Vorgesehen ist die Verlegung von Betonrohren mit unterschiedlichen Durchmessern: von 600 mm in der nördlichen Buchholzstraße über 1000 mm in der Britanniahütte bis zu 1400 mm auf dem Verbindungsstück von der Mülheimer Straße bis zum Regenklärbecken Kieppemühle.

Weitere Bauabschnitte werden im Verlauf der Maßnahme beauftragt: Los 2 (Südliche Buchholzstraße, Bauzeit voraussichtlich ab Juli 2017 mit mehrwöchiger Vollsperrung der Unterführung) und Los 4 (Tannenbergstraße, Bauzeit vorauss. ab Januar 2018).

Los 3 – das Regenklärbecken Kieppemühle und die Kanalsanierung von dort bis zur Mülheimer Straße – wurde bereits beauftragt und ist auch schon in Bau.

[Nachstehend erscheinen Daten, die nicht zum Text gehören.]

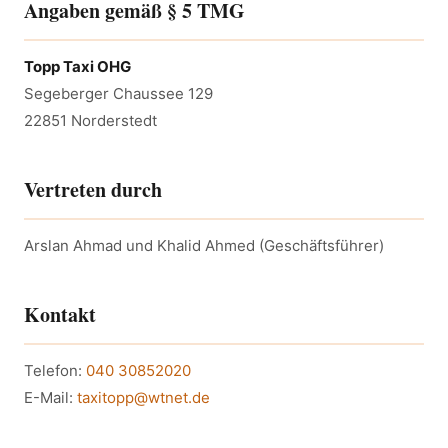
Angaben gemäß § 5 TMG
Topp Taxi OHG
Segeberger Chaussee 129
22851 Norderstedt
Vertreten durch
Arslan Ahmad und Khalid Ahmed (Geschäftsführer)
Kontakt
Telefon:
040 30852020
E-Mail:
taxitopp@wtnet.de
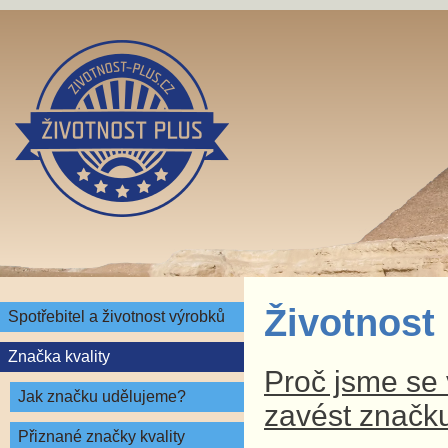
Životnost
Spotřebitel a životnost výrobků
Značka kvality
Proč jsme se v
Jak značku udělujeme?
zavést značku
Přiznané značky kvality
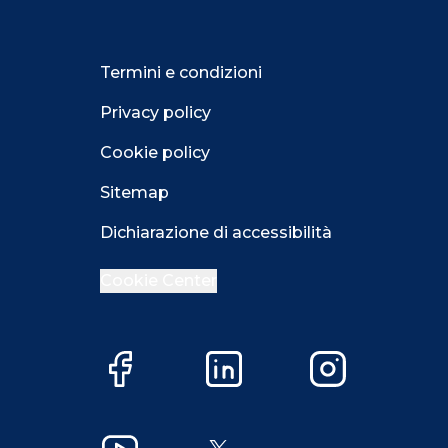
Close GDPR 
Termini e condizioni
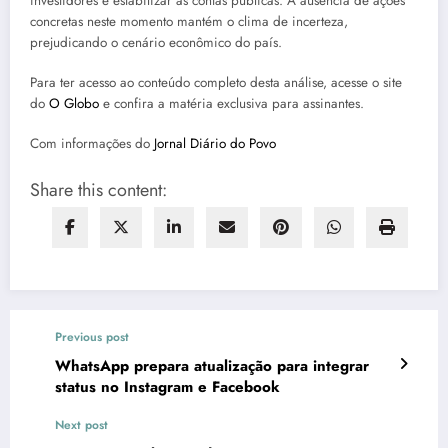
investidores e estabilizar as contas públicas. A ausência de ações
concretas neste momento mantém o clima de incerteza,
prejudicando o cenário econômico do país.
Para ter acesso ao conteúdo completo desta análise, acesse o site
do
O Globo
e confira a matéria exclusiva para assinantes.
Com informações do
Jornal Diário do Povo
Share this content:
Previous post
WhatsApp prepara atualização para integrar
status no Instagram e Facebook
Next post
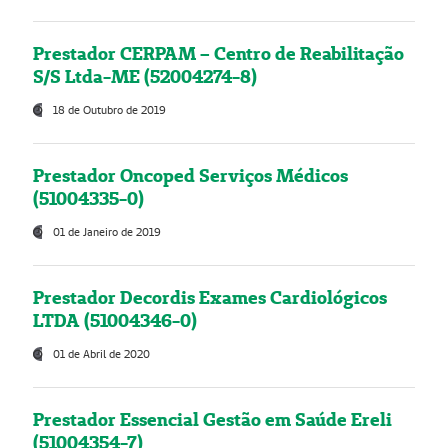
Prestador CERPAM – Centro de Reabilitação
S/S Ltda-ME (52004274-8)
18 de Outubro de 2019
Prestador Oncoped Serviços Médicos
(51004335-0)
01 de Janeiro de 2019
Prestador Decordis Exames Cardiológicos
LTDA (51004346-0)
01 de Abril de 2020
Prestador Essencial Gestão em Saúde Ereli
(51004354-7)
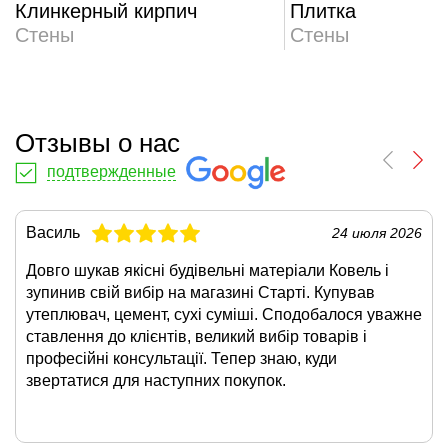
Клинкерный кирпич
Плитка
Стены
Стены
Отзывы о нас
подтвержденные
Василь
24 июля 2026
Довго шукав якісні будівельні матеріали Ковель і
зупинив свій вибір на магазині Старті. Купував
утеплювач, цемент, сухі суміші. Сподобалося уважне
ставлення до клієнтів, великий вибір товарів і
професійні консультації. Тепер знаю, куди
звертатися для наступних покупок.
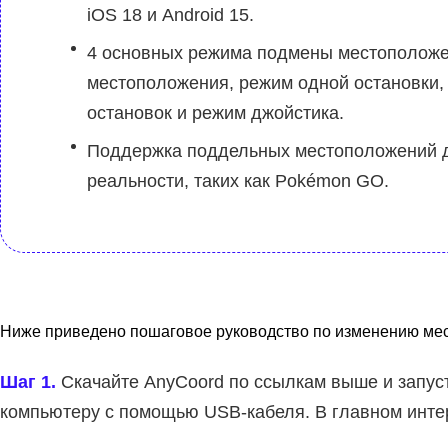
iOS 18 и Android 15.
4 основных режима подмены местоположе
местоположения, режим одной остановки,
остановок и режим джойстика.
Поддержка поддельных местоположений д
реальности, таких как Pokémon GO.
Ниже приведено пошаговое руководство по изменению мест
Шаг 1.
Скачайте AnyCoord по ссылкам выше и запуст
компьютеру с помощью USB-кабеля. В главном инт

Hauptziel der Arbeiten ist aufgrund behördlicher Verpflichtungen das Zusammenführen von zu reinigendem Niederschlagswasser zur zentralen Behandlungsanlage – hier das Regenklärbecken Kieppemühle. Dieses funktioniert als „Absetzbecken zur Behandlung von verschmutztem Regenwasser mit integrierter Leichtstoffabscheidung“. Also alle Fremdstoffe, die oben schwimmen oder zu Boden sinken, werden herausgefiltert, bevor das Regenwasser aus dem Kanal in den Bach gelangt.

Im Vorfeld der Baumaßnahme wurden bereits Versorgungsleitungen umverlegt. Weitere Umlegungsarbeiten am Versorgungsnetz erfolgen im Zuge der Bauausführung, wobei auch Teile einer Ferngasleitung (Britanniahütte) außer Betrieb genommen werden.

Verkehrskonzept hilft Behinderungen zu minimieren

Die Bautätigkeit erstreckt sich ab dem 26. Oktober zunächst für ca. fünf Wochen auf den Einmündungsbereich Britanniahütte – Buchholzstraße, wo ein Schacht erstellt wird. In dieser Zeit muss der Verkehr einspurig per Ampelanlage an der Baustelle vorbeigeführt werden.

Anschließend beschränken sich die Arbeiten bis Frühjahr 2017 auf die Britanniahütte, die aus Richtung Tannenbergstraße kommend als Einbahnstraße an der Baustelle vorbei führt.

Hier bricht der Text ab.